Additional Resource

Transcript: Elder Holland Speaks at BSA Gathering in San Diego

Duty to God Breakfast

BSA National Meetings, San Diego
May 26, 2016
Elder Jeffrey R. Holland


My dear friends, fellow citizens, and Scouters, what an honor it is to address you this morning.

I appreciate the wonderful efforts of Paul Moffat and his committee for preparing this breakfast event we have all come to love.  Of course we extend greetings and best wishes to our distinguished colleagues Dr. Robert Gates, Tico Perez, and Mike Surbaugh for all they do. Their talents and commitment are exemplary, and I cherish their friendship.
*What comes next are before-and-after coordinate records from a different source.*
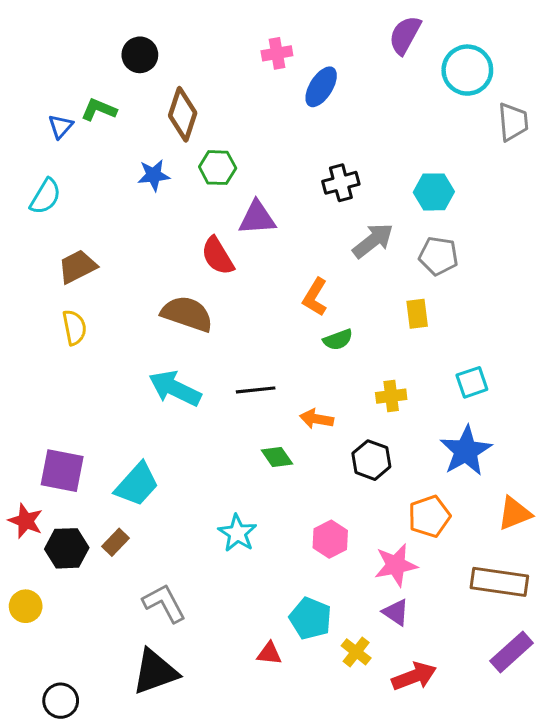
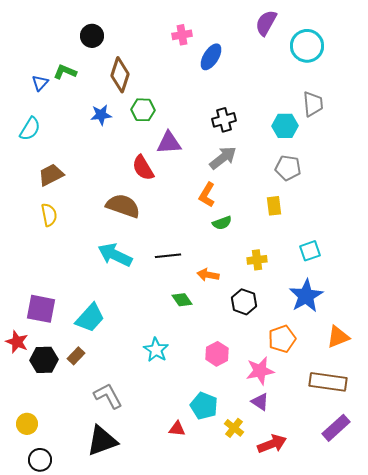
gray trapezoid: (513, 122) -> (313, 104), moved
gray arrow: (373, 241) -> (223, 158), moved
yellow circle: (26, 606) -> (27, 424), moved

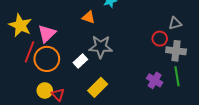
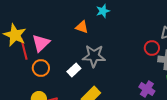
red line: (30, 52) -> (24, 49), moved, turned -35
orange circle: (47, 59) -> (41, 68), size x0.7

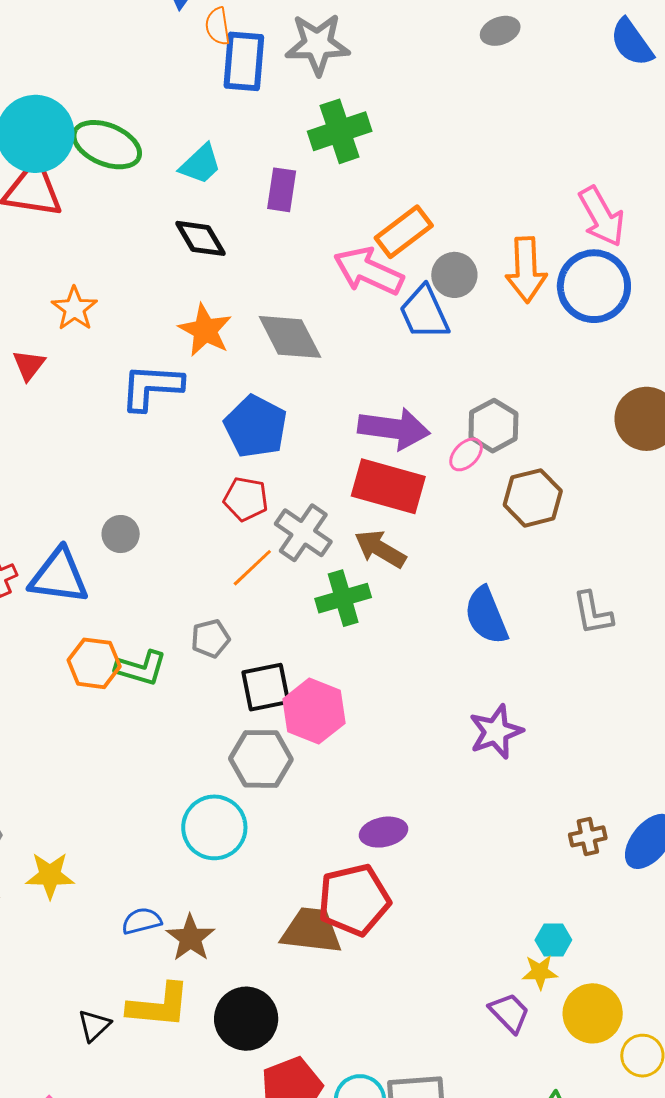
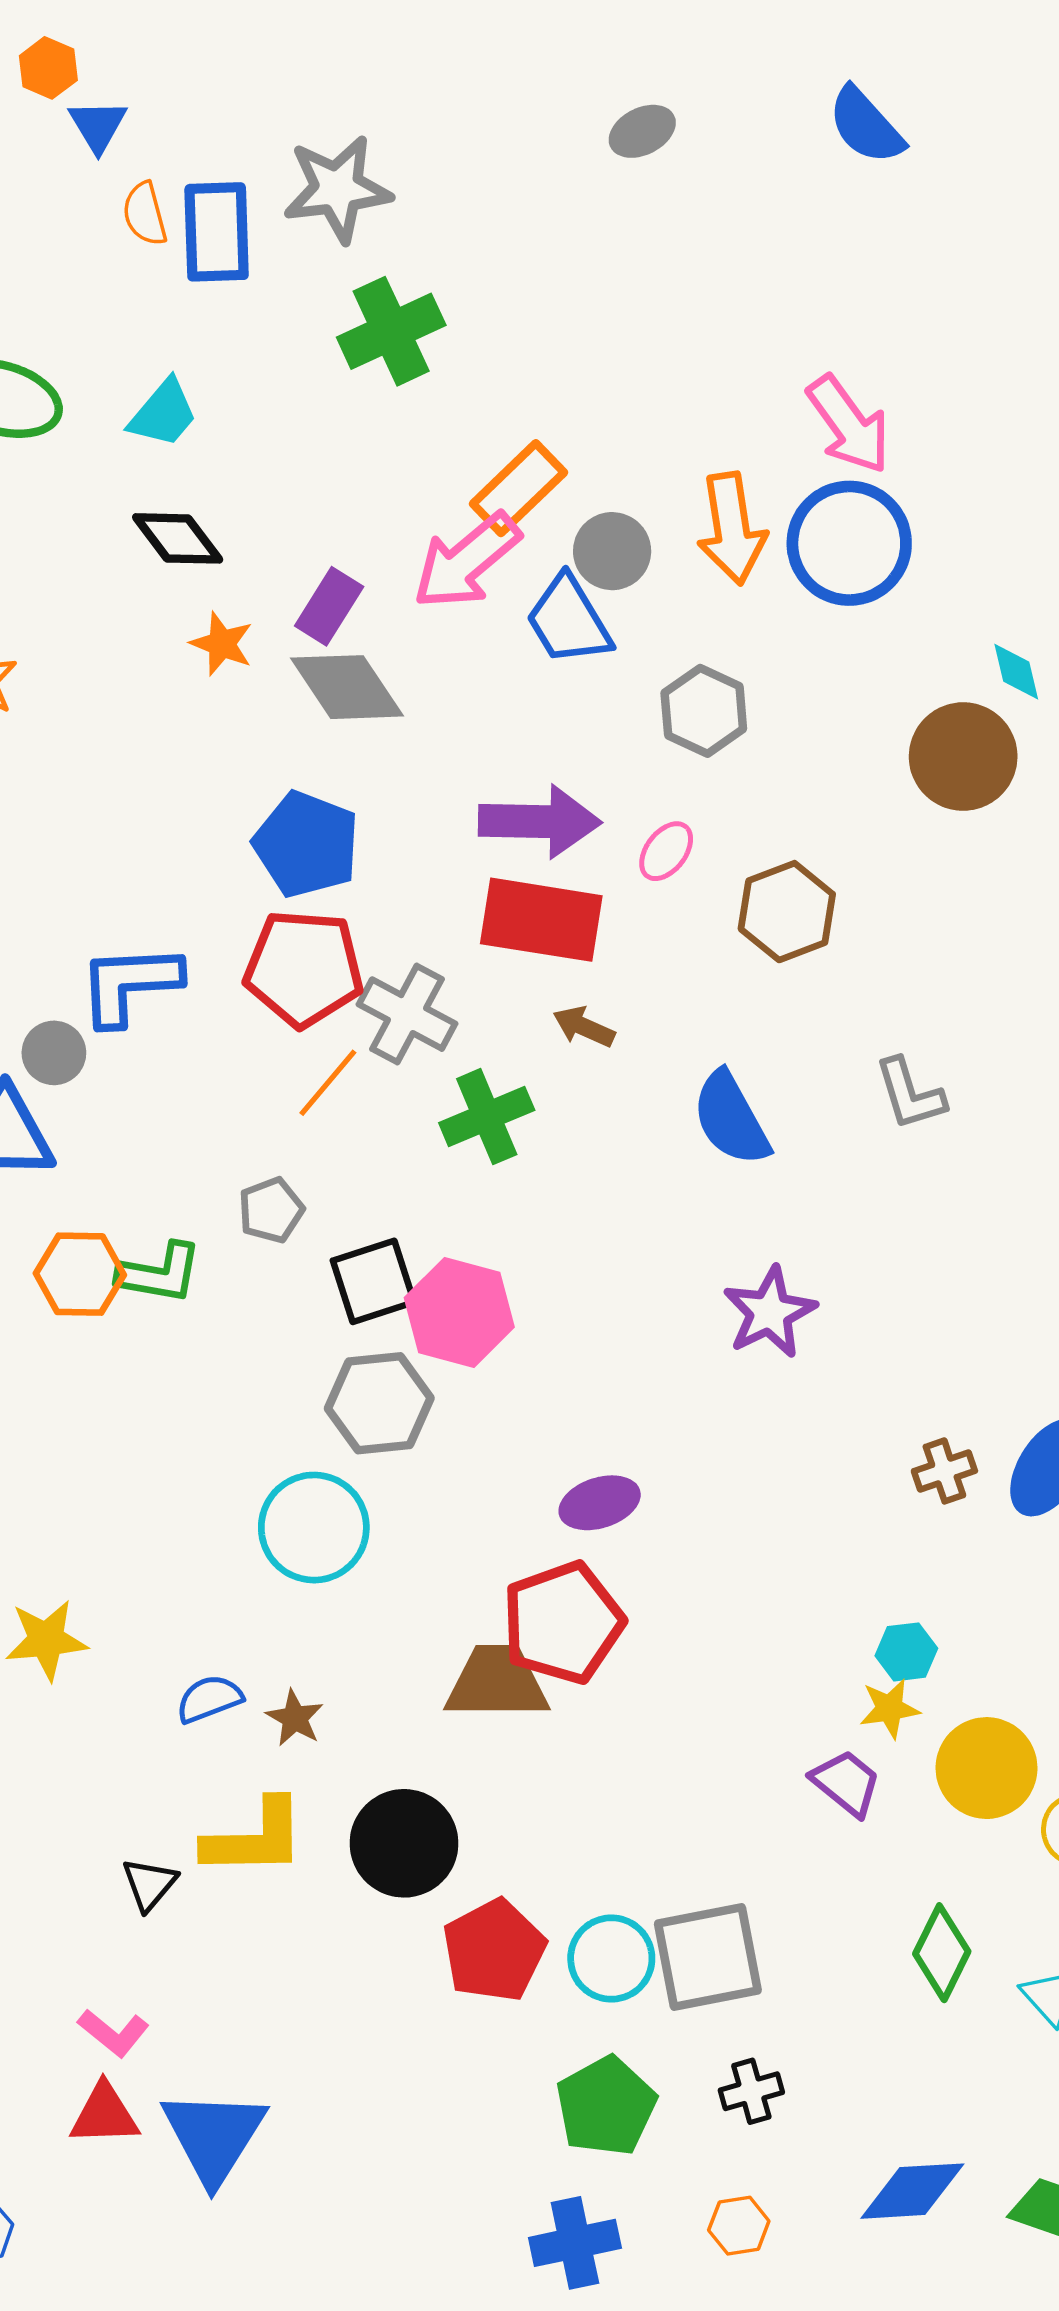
orange semicircle: (218, 26) -> (145, 214), moved
purple rectangle: (282, 190) -> (329, 606), moved, turned 30
pink arrow: (368, 271) -> (467, 561), turned -58
orange star: (205, 330) -> (222, 644), moved, size x0.7
blue L-shape: (151, 387) -> (130, 984), moved
gray hexagon: (493, 426) -> (704, 711), moved
red pentagon: (246, 499) -> (304, 968), size x1.6
gray circle: (121, 534) -> (54, 1053), moved
brown arrow: (380, 549) -> (584, 1027), moved, size x0.7
brown star: (190, 938) -> (295, 1718), size x0.7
On behalf of all of us, I want to thank Tico Perez for his stunning devotion to the Boy Scouts of America. I understand that assignments can and do change for all of us, but Tico has been a wonderful friend and we will miss him dearly. Tico, thank you for everything you have done, not only for those of us here but for Scouts throughout the world.  In the same breath we welcome my lifelong personal friend, Charles Dahlquist, to his new service.  On difficult days I am sure Charles will miss Tico most of all!

This is a rather unique gathering. Here we are, hundreds of men and women from a variety of backgrounds and cultures—to say nothing of our varied faith traditions—gathered to talk about our collective duty to God. In a day when some people are using religious faith to divide the human family, this little gathering is a bold declaration that commitment to deity can and should be a powerful, unifying force in this world. Furthermore, you are evidence that faith in God is not weaker, thinner, and less relevant in the public life. In the hearts and souls of dedicated people like you, a sense of duty to God has never been stronger or more evident. It is truly an honor to be counted among you.

Of course, it’s not just our commitment to God that brings us together this morning. We are also drawn here by our commitment to the boys and young men we serve. We feel bound not only by our duty to God but also by their duty to Him.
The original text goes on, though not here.